#### Work to be completed
When you retype the entries, keep each one exact and leave out the pictures.

_ _ _

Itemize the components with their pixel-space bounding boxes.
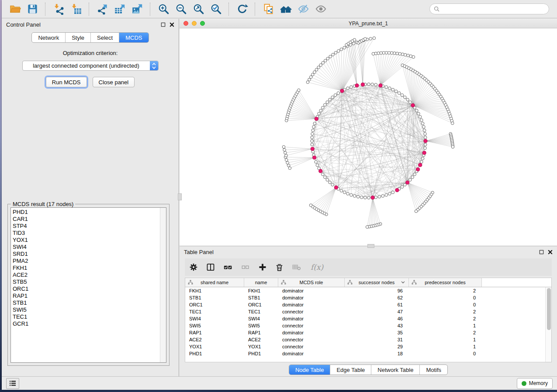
import-network-button[interactable] bbox=[50, 2, 67, 17]
search-field[interactable] bbox=[429, 3, 549, 14]
vertical-splitter-handle[interactable] bbox=[178, 193, 182, 200]
table-cell[interactable]: 35 bbox=[345, 330, 409, 335]
table-cell[interactable]: 1 bbox=[409, 344, 482, 349]
table-cell[interactable]: YOX1 bbox=[244, 344, 278, 349]
table-cell[interactable]: SWI4 bbox=[185, 316, 244, 321]
mcds-result-item[interactable]: FKH1 bbox=[11, 265, 166, 272]
mcds-list-scrollbar[interactable] bbox=[160, 208, 166, 362]
column-header-mcds-role[interactable]: MCDS role bbox=[278, 278, 345, 287]
save-session-button[interactable] bbox=[24, 2, 41, 17]
table-row[interactable]: TEC1TEC1connector472 bbox=[185, 308, 551, 315]
table-cell[interactable]: SWI5 bbox=[185, 323, 244, 328]
zoom-in-button[interactable] bbox=[155, 2, 172, 17]
network-window-titlebar[interactable]: YPA_prune.txt_1 bbox=[180, 19, 557, 28]
select-all-button[interactable] bbox=[223, 263, 233, 272]
table-cell[interactable]: FKH1 bbox=[244, 288, 278, 293]
table-cell[interactable]: TEC1 bbox=[244, 309, 278, 314]
table-cell[interactable]: 0 bbox=[409, 295, 482, 300]
mcds-result-item[interactable]: SWI4 bbox=[11, 244, 166, 251]
table-cell[interactable]: YOX1 bbox=[185, 344, 244, 349]
close-panel-icon[interactable] bbox=[170, 22, 174, 27]
mcds-result-item[interactable]: PHD1 bbox=[11, 209, 166, 216]
table-cell[interactable]: TEC1 bbox=[185, 309, 244, 314]
task-history-button[interactable] bbox=[6, 378, 19, 389]
mcds-result-item[interactable]: YOX1 bbox=[11, 237, 166, 244]
table-cell[interactable]: 31 bbox=[345, 337, 409, 342]
first-neighbors-button[interactable] bbox=[277, 2, 294, 17]
table-row[interactable]: SWI5SWI5connector431 bbox=[185, 322, 551, 329]
open-file-button[interactable] bbox=[6, 2, 24, 17]
export-network-button[interactable] bbox=[93, 2, 111, 17]
tab-network-table[interactable]: Network Table bbox=[371, 365, 420, 375]
table-cell[interactable]: 96 bbox=[345, 288, 409, 293]
table-cell[interactable]: STB1 bbox=[244, 295, 278, 300]
table-cell[interactable]: 62 bbox=[345, 295, 409, 300]
close-panel-icon[interactable] bbox=[548, 250, 553, 254]
column-header-successor-nodes[interactable]: successor nodes bbox=[345, 278, 409, 287]
column-header-name[interactable]: name bbox=[244, 278, 278, 287]
delete-column-button[interactable] bbox=[275, 263, 284, 272]
zoom-fit-button[interactable] bbox=[190, 2, 207, 17]
table-cell[interactable]: 29 bbox=[345, 344, 409, 349]
horizontal-splitter-handle[interactable] bbox=[367, 244, 374, 248]
table-cell[interactable]: 2 bbox=[409, 288, 482, 293]
table-cell[interactable]: ORC1 bbox=[185, 302, 244, 307]
tab-network[interactable]: Network bbox=[32, 33, 66, 42]
table-cell[interactable]: connector bbox=[278, 309, 345, 314]
table-row[interactable]: YOX1YOX1connector291 bbox=[185, 343, 551, 350]
mcds-result-item[interactable]: TID3 bbox=[11, 230, 166, 237]
table-row[interactable]: PHD1PHD1dominator180 bbox=[185, 350, 551, 357]
mcds-result-item[interactable]: RAP1 bbox=[11, 292, 166, 299]
table-cell[interactable]: dominator bbox=[278, 316, 345, 321]
table-cell[interactable]: 61 bbox=[345, 302, 409, 307]
table-cell[interactable]: ACE2 bbox=[185, 337, 244, 342]
table-cell[interactable]: PHD1 bbox=[185, 351, 244, 356]
network-canvas[interactable] bbox=[180, 28, 557, 246]
table-row[interactable]: STB1STB1dominator620 bbox=[185, 294, 551, 301]
mcds-result-item[interactable]: GCR1 bbox=[11, 320, 166, 327]
window-maximize-icon[interactable] bbox=[200, 21, 205, 26]
table-scrollbar[interactable] bbox=[545, 287, 551, 362]
mcds-result-item[interactable]: TEC1 bbox=[11, 313, 166, 320]
table-cell[interactable]: RAP1 bbox=[244, 330, 278, 335]
table-cell[interactable]: dominator bbox=[278, 330, 345, 335]
mcds-result-item[interactable]: ORC1 bbox=[11, 285, 166, 292]
table-cell[interactable]: dominator bbox=[278, 302, 345, 307]
hide-selected-button[interactable] bbox=[294, 2, 312, 17]
table-cell[interactable]: 46 bbox=[345, 316, 409, 321]
table-cell[interactable]: STB1 bbox=[185, 295, 244, 300]
float-panel-icon[interactable] bbox=[161, 22, 166, 27]
mcds-result-item[interactable]: STB1 bbox=[11, 299, 166, 306]
table-cell[interactable]: 43 bbox=[345, 323, 409, 328]
window-close-icon[interactable] bbox=[183, 21, 188, 26]
table-row[interactable]: RAP1RAP1dominator352 bbox=[185, 329, 551, 336]
table-cell[interactable]: SWI5 bbox=[244, 323, 278, 328]
table-cell[interactable]: connector bbox=[278, 344, 345, 349]
mcds-result-item[interactable]: STP4 bbox=[11, 223, 166, 230]
show-columns-button[interactable] bbox=[206, 263, 215, 272]
tab-select[interactable]: Select bbox=[91, 33, 119, 42]
clone-network-button[interactable] bbox=[259, 2, 277, 17]
export-image-button[interactable] bbox=[128, 2, 146, 17]
memory-button[interactable]: Memory bbox=[517, 378, 553, 389]
table-cell[interactable]: 47 bbox=[345, 309, 409, 314]
run-mcds-button[interactable]: Run MCDS bbox=[46, 77, 87, 87]
zoom-out-button[interactable] bbox=[172, 2, 190, 17]
search-input[interactable] bbox=[442, 6, 545, 13]
table-row[interactable]: SWI4SWI4dominator462 bbox=[185, 315, 551, 322]
table-cell[interactable]: ORC1 bbox=[244, 302, 278, 307]
table-row[interactable]: ORC1ORC1dominator610 bbox=[185, 301, 551, 308]
mcds-result-list[interactable]: PHD1CAR1STP4TID3YOX1SWI4SRD1PMA2FKH1ACE2… bbox=[10, 207, 166, 363]
table-cell[interactable]: 2 bbox=[409, 309, 482, 314]
tab-node-table[interactable]: Node Table bbox=[289, 365, 331, 375]
mcds-result-item[interactable]: ACE2 bbox=[11, 272, 166, 279]
table-cell[interactable]: 1 bbox=[409, 337, 482, 342]
table-cell[interactable]: 1 bbox=[409, 323, 482, 328]
float-panel-icon[interactable] bbox=[539, 250, 544, 254]
table-cell[interactable]: dominator bbox=[278, 295, 345, 300]
table-cell[interactable]: connector bbox=[278, 323, 345, 328]
tab-motifs[interactable]: Motifs bbox=[420, 365, 447, 375]
zoom-selected-button[interactable] bbox=[207, 2, 225, 17]
mcds-result-item[interactable]: CAR1 bbox=[11, 216, 166, 223]
refresh-button[interactable] bbox=[233, 2, 251, 17]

_ _ _

#### Response area
Itemize the components with their pixel-space bounding boxes.
import-network-button[interactable] bbox=[50, 2, 67, 17]
search-field[interactable] bbox=[429, 3, 549, 14]
vertical-splitter-handle[interactable] bbox=[178, 193, 182, 200]
table-cell[interactable]: 35 bbox=[345, 330, 409, 335]
table-cell[interactable]: 1 bbox=[409, 344, 482, 349]
table-cell[interactable]: YOX1 bbox=[244, 344, 278, 349]
table-cell[interactable]: SWI4 bbox=[185, 316, 244, 321]
mcds-result-item[interactable]: FKH1 bbox=[11, 265, 166, 272]
mcds-list-scrollbar[interactable] bbox=[160, 208, 166, 362]
column-header-mcds-role[interactable]: MCDS role bbox=[278, 278, 345, 287]
save-session-button[interactable] bbox=[24, 2, 41, 17]
table-row[interactable]: TEC1TEC1connector472 bbox=[185, 308, 551, 315]
table-cell[interactable]: SWI5 bbox=[185, 323, 244, 328]
zoom-in-button[interactable] bbox=[155, 2, 172, 17]
network-window-titlebar[interactable]: YPA_prune.txt_1 bbox=[180, 19, 557, 28]
select-all-button[interactable] bbox=[223, 263, 233, 272]
table-cell[interactable]: FKH1 bbox=[244, 288, 278, 293]
table-cell[interactable]: TEC1 bbox=[244, 309, 278, 314]
table-cell[interactable]: 0 bbox=[409, 295, 482, 300]
mcds-result-item[interactable]: SWI4 bbox=[11, 244, 166, 251]
table-cell[interactable]: YOX1 bbox=[185, 344, 244, 349]
close-panel-icon[interactable] bbox=[170, 22, 174, 27]
mcds-result-item[interactable]: PHD1 bbox=[11, 209, 166, 216]
table-cell[interactable]: TEC1 bbox=[185, 309, 244, 314]
task-history-button[interactable] bbox=[6, 378, 19, 389]
mcds-result-item[interactable]: YOX1 bbox=[11, 237, 166, 244]
table-cell[interactable]: 31 bbox=[345, 337, 409, 342]
first-neighbors-button[interactable] bbox=[277, 2, 294, 17]
table-row[interactable]: SWI5SWI5connector431 bbox=[185, 322, 551, 329]
open-file-button[interactable] bbox=[6, 2, 24, 17]
export-network-button[interactable] bbox=[93, 2, 111, 17]
tab-network-table[interactable]: Network Table bbox=[371, 365, 420, 375]
table-cell[interactable]: 96 bbox=[345, 288, 409, 293]
table-cell[interactable]: STB1 bbox=[244, 295, 278, 300]
table-cell[interactable]: 62 bbox=[345, 295, 409, 300]
close-panel-icon[interactable] bbox=[548, 250, 553, 254]
column-header-successor-nodes[interactable]: successor nodes bbox=[345, 278, 409, 287]
column-header-name[interactable]: name bbox=[244, 278, 278, 287]
delete-column-button[interactable] bbox=[275, 263, 284, 272]
zoom-fit-button[interactable] bbox=[190, 2, 207, 17]
table-cell[interactable]: 29 bbox=[345, 344, 409, 349]
horizontal-splitter-handle[interactable] bbox=[367, 244, 374, 248]
table-cell[interactable]: 2 bbox=[409, 288, 482, 293]
table-cell[interactable]: ORC1 bbox=[185, 302, 244, 307]
tab-network[interactable]: Network bbox=[32, 33, 66, 42]
table-cell[interactable]: connector bbox=[278, 309, 345, 314]
table-row[interactable]: YOX1YOX1connector291 bbox=[185, 343, 551, 350]
mcds-result-item[interactable]: TID3 bbox=[11, 230, 166, 237]
table-row[interactable]: PHD1PHD1dominator180 bbox=[185, 350, 551, 357]
mcds-result-item[interactable]: RAP1 bbox=[11, 292, 166, 299]
table-cell[interactable]: dominator bbox=[278, 316, 345, 321]
table-cell[interactable]: 61 bbox=[345, 302, 409, 307]
table-cell[interactable]: ACE2 bbox=[185, 337, 244, 342]
table-cell[interactable]: PHD1 bbox=[185, 351, 244, 356]
network-canvas[interactable] bbox=[180, 28, 557, 246]
table-row[interactable]: STB1STB1dominator620 bbox=[185, 294, 551, 301]
mcds-result-item[interactable]: GCR1 bbox=[11, 320, 166, 327]
window-maximize-icon[interactable] bbox=[200, 21, 205, 26]
table-scrollbar[interactable] bbox=[545, 287, 551, 362]
mcds-result-item[interactable]: TEC1 bbox=[11, 313, 166, 320]
table-cell[interactable]: RAP1 bbox=[244, 330, 278, 335]
table-cell[interactable]: dominator bbox=[278, 330, 345, 335]
mcds-result-item[interactable]: ORC1 bbox=[11, 285, 166, 292]
table-cell[interactable]: dominator bbox=[278, 302, 345, 307]
hide-selected-button[interactable] bbox=[294, 2, 312, 17]
table-cell[interactable]: 46 bbox=[345, 316, 409, 321]
table-cell[interactable]: STB1 bbox=[185, 295, 244, 300]
float-panel-icon[interactable] bbox=[161, 22, 166, 27]
mcds-result-item[interactable]: STB1 bbox=[11, 299, 166, 306]
table-cell[interactable]: 43 bbox=[345, 323, 409, 328]
window-close-icon[interactable] bbox=[183, 21, 188, 26]
table-row[interactable]: RAP1RAP1dominator352 bbox=[185, 329, 551, 336]
table-cell[interactable]: SWI5 bbox=[244, 323, 278, 328]
table-cell[interactable]: connector bbox=[278, 344, 345, 349]
mcds-result-item[interactable]: STP4 bbox=[11, 223, 166, 230]
show-columns-button[interactable] bbox=[206, 263, 215, 272]
tab-select[interactable]: Select bbox=[91, 33, 119, 42]
clone-network-button[interactable] bbox=[259, 2, 277, 17]
export-image-button[interactable] bbox=[128, 2, 146, 17]
memory-button[interactable]: Memory bbox=[517, 378, 553, 389]
table-cell[interactable]: 47 bbox=[345, 309, 409, 314]
run-mcds-button[interactable]: Run MCDS bbox=[46, 77, 87, 87]
zoom-out-button[interactable] bbox=[172, 2, 190, 17]
search-input[interactable] bbox=[442, 6, 545, 13]
table-row[interactable]: SWI4SWI4dominator462 bbox=[185, 315, 551, 322]
table-cell[interactable]: ORC1 bbox=[244, 302, 278, 307]
table-row[interactable]: ORC1ORC1dominator610 bbox=[185, 301, 551, 308]
mcds-result-list[interactable]: PHD1CAR1STP4TID3YOX1SWI4SRD1PMA2FKH1ACE2… bbox=[10, 207, 166, 363]
table-cell[interactable]: 2 bbox=[409, 309, 482, 314]
tab-node-table[interactable]: Node Table bbox=[289, 365, 331, 375]
mcds-result-item[interactable]: ACE2 bbox=[11, 272, 166, 279]
table-cell[interactable]: 1 bbox=[409, 337, 482, 342]
table-cell[interactable]: 1 bbox=[409, 323, 482, 328]
float-panel-icon[interactable] bbox=[539, 250, 544, 254]
table-cell[interactable]: dominator bbox=[278, 295, 345, 300]
table-cell[interactable]: connector bbox=[278, 323, 345, 328]
tab-motifs[interactable]: Motifs bbox=[420, 365, 447, 375]
zoom-selected-button[interactable] bbox=[207, 2, 225, 17]
mcds-result-item[interactable]: CAR1 bbox=[11, 216, 166, 223]
refresh-button[interactable] bbox=[233, 2, 251, 17]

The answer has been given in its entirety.